**Work to complete:**
Every line from the one with "Алтайский край" to the end of the data needs to be copied exactly, and no line before it.

**Exercise input:**
-*-*-
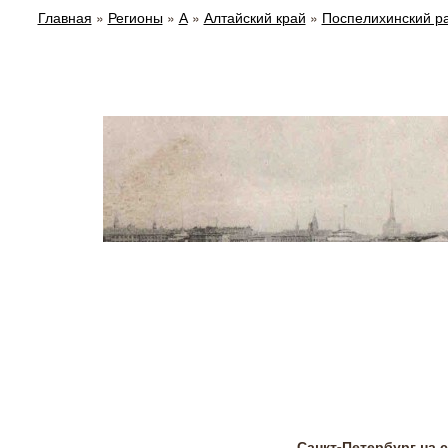
Главная
»
Регионы
»
А
»
Алтайский край
»
Поспелихинский р
Санкт-Петербург на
-*-*-
**Reply:**
Алтайский край
»
Поспелихинский р
Санкт-Петербург на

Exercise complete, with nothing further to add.